═══ Task inputs
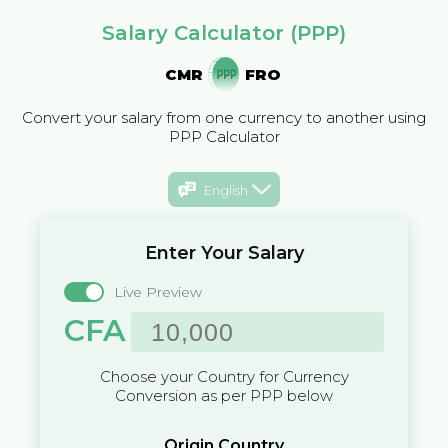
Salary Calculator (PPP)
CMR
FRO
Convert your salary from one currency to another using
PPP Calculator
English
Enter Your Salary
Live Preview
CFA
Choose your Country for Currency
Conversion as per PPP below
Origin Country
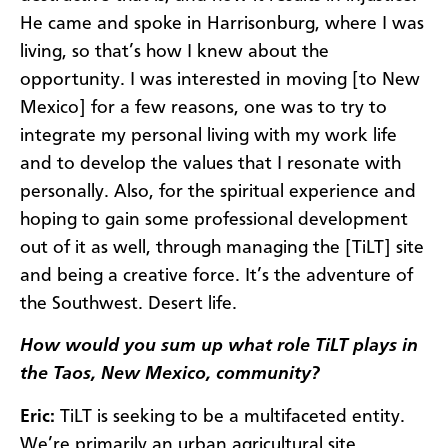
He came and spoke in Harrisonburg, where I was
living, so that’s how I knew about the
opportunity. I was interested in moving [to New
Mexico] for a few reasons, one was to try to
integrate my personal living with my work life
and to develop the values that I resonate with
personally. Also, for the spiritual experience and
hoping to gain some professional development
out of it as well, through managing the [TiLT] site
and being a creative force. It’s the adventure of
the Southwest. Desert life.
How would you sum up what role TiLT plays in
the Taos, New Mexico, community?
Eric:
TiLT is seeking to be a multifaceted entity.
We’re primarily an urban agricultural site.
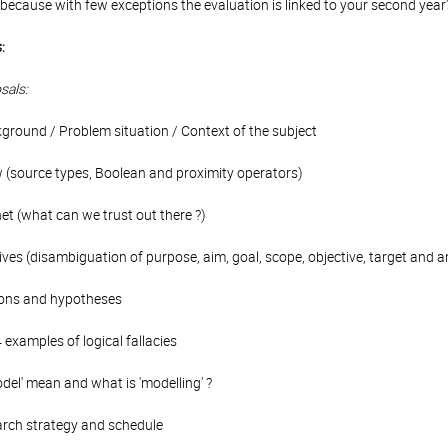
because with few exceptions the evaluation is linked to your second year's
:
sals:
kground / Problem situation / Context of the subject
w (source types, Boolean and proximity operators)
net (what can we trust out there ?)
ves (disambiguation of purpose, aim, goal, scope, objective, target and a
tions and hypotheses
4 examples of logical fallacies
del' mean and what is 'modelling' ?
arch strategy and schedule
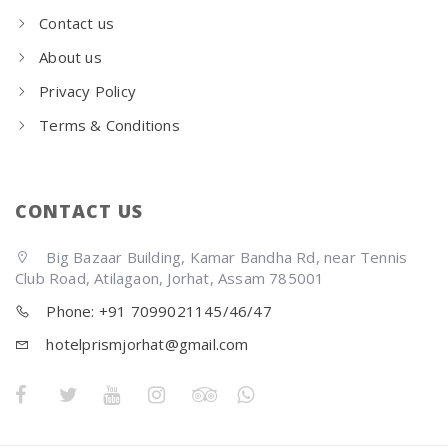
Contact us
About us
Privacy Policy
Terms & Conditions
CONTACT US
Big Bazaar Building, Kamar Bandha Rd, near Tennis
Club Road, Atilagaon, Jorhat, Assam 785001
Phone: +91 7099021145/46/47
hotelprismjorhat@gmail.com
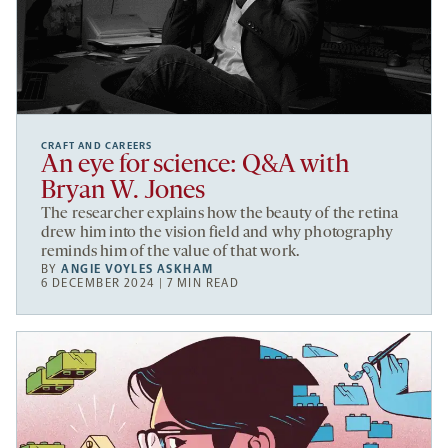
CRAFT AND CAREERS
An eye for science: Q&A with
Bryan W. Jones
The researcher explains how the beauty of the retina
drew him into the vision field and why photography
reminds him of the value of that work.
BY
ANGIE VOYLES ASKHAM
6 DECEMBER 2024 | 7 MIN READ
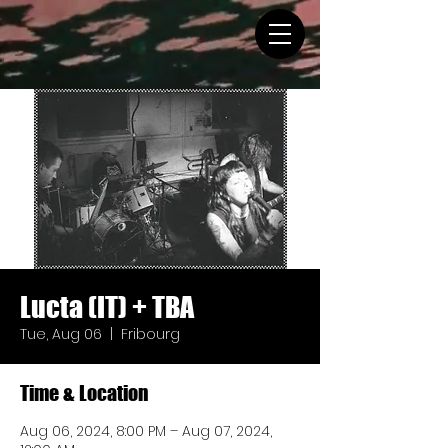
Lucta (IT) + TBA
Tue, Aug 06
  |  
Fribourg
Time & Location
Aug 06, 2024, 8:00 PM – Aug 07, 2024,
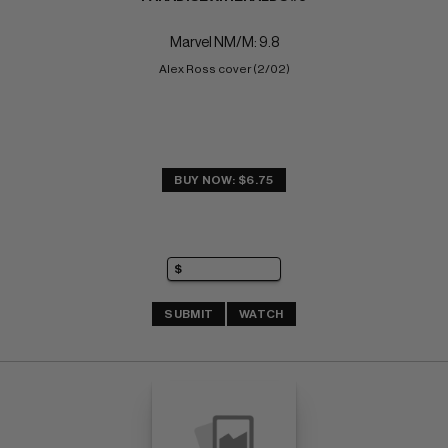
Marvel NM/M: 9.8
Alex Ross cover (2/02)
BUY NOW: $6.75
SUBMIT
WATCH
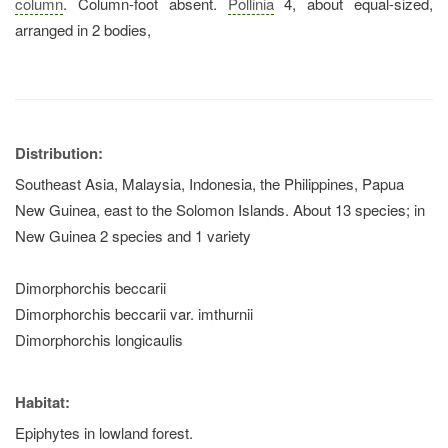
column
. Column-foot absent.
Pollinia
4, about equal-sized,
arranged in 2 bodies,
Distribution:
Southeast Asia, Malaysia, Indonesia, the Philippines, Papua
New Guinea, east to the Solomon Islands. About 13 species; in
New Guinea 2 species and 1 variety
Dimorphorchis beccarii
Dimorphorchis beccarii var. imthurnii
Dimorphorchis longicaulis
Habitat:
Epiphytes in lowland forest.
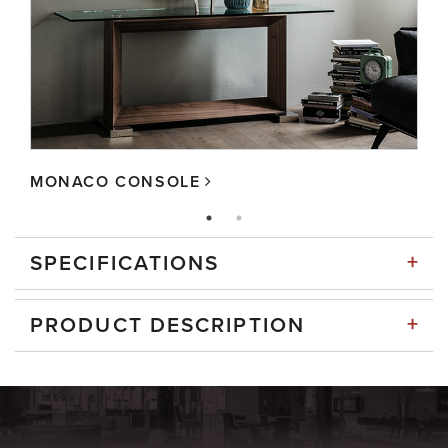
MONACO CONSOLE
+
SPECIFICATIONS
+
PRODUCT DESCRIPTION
══════
→ **About this task**: Please retype the lines from the one that contains "Alex Ross cover (2/02)" to the final line of the records, both included, exactly as written and without any pictures.

→ **Exercise solution**:
Alex Ross cover (2/02)
BUY NOW: $6.75
SUBMIT
WATCH
column
. Column-foot absent.
Pollinia
4, about equal-sized,
arranged in 2 bodies,
Distribution:
Southeast Asia, Malaysia, Indonesia, the Philippines, Papua
New Guinea, east to the Solomon Islands. About 13 species; in
New Guinea 2 species and 1 variety
Dimorphorchis beccarii
Dimorphorchis beccarii var. imthurnii
Dimorphorchis longicaulis
Habitat:
Epiphytes in lowland forest.
MONACO CONSOLE
+
SPECIFICATIONS
+
PRODUCT DESCRIPTION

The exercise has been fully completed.